TASK BRIEF:
In every line of the records, look for "nova", then report how many lines have it and nothing else.

::::::

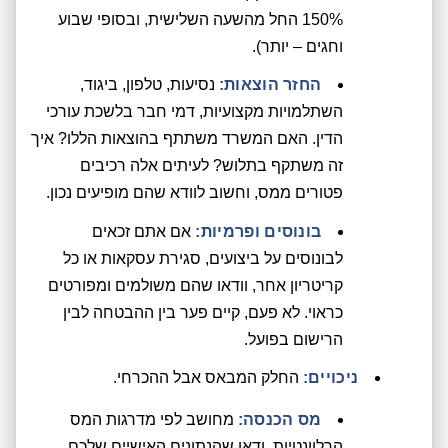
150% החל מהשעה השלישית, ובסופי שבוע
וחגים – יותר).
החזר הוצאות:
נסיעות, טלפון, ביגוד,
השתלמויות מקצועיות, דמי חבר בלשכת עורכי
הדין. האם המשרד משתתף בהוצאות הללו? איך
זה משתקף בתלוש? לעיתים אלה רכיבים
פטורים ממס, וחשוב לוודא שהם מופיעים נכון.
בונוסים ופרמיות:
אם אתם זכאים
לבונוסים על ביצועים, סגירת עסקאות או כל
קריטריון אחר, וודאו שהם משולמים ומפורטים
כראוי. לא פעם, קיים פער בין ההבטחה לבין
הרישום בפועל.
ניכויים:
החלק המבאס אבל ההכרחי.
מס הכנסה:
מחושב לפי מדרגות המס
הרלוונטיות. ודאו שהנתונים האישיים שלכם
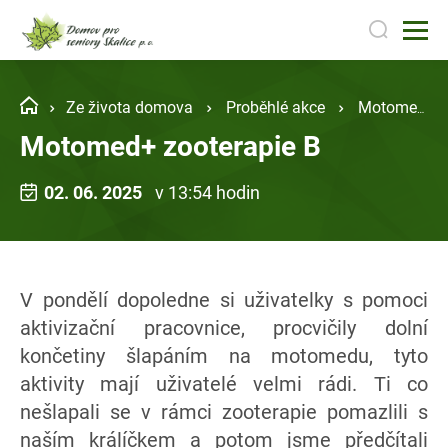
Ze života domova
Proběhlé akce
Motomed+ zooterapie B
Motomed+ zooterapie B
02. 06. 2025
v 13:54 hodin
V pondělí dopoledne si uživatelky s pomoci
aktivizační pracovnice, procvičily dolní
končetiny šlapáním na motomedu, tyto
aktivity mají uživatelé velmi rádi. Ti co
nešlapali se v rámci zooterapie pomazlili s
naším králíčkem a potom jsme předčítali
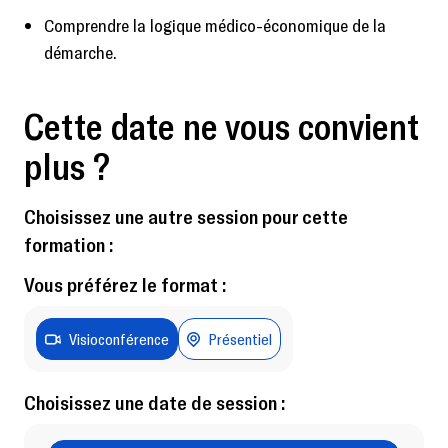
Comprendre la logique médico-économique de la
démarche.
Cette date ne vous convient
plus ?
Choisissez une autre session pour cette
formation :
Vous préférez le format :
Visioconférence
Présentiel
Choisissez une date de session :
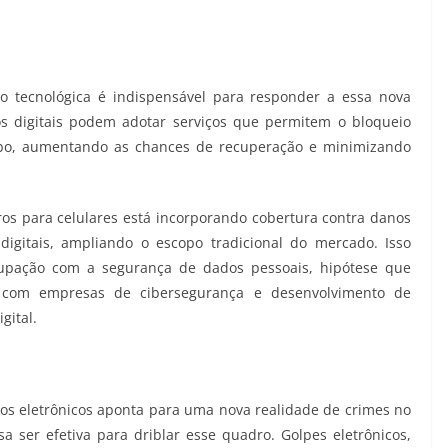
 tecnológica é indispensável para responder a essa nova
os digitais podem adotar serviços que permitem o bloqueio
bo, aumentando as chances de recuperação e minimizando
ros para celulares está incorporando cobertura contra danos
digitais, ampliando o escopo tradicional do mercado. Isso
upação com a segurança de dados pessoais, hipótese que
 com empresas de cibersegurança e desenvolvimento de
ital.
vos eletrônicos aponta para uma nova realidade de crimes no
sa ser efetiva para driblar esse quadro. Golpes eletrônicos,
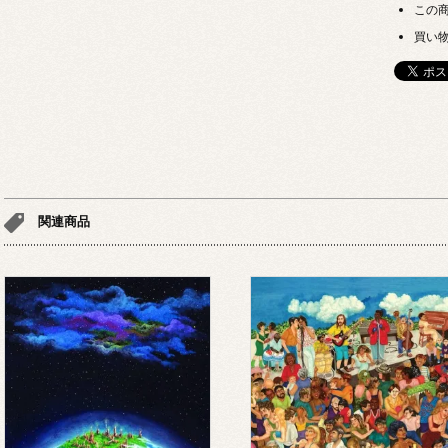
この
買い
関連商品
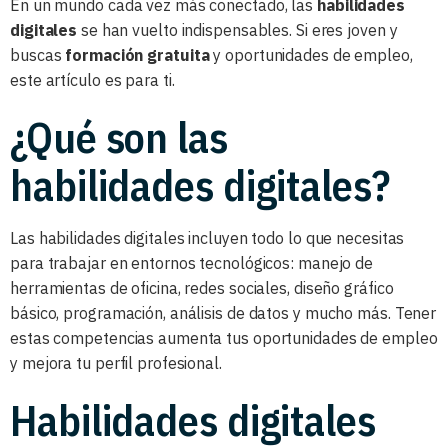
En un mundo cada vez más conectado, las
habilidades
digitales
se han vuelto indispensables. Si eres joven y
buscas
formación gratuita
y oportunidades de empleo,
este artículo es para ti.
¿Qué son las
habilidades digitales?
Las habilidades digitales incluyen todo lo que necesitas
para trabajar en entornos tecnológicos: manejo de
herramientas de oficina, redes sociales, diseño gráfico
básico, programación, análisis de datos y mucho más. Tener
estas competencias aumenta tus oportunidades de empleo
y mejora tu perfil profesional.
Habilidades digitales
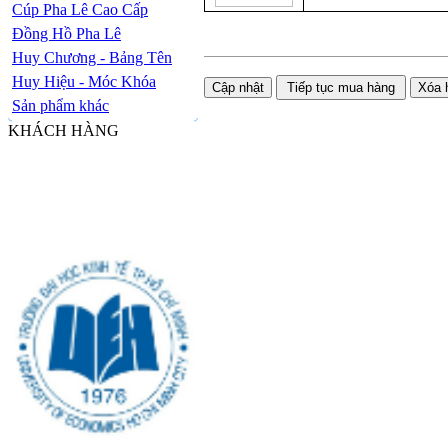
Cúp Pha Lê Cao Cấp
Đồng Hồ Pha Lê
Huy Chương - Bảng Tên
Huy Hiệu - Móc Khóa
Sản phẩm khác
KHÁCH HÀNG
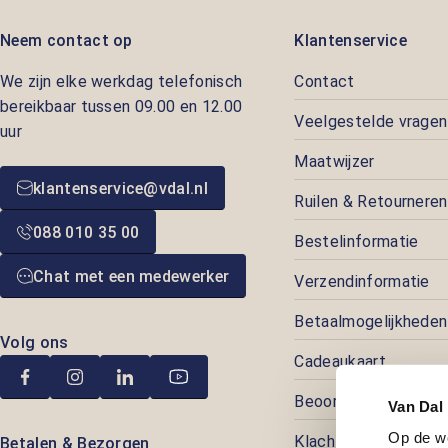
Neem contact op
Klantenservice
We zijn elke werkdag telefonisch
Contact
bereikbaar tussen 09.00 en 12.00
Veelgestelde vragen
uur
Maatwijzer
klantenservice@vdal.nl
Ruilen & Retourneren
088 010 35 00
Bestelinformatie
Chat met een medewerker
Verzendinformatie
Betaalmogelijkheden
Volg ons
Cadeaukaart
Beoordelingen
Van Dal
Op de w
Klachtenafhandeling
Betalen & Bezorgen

::::::

ANSWER TO THIS EXERCISE:
2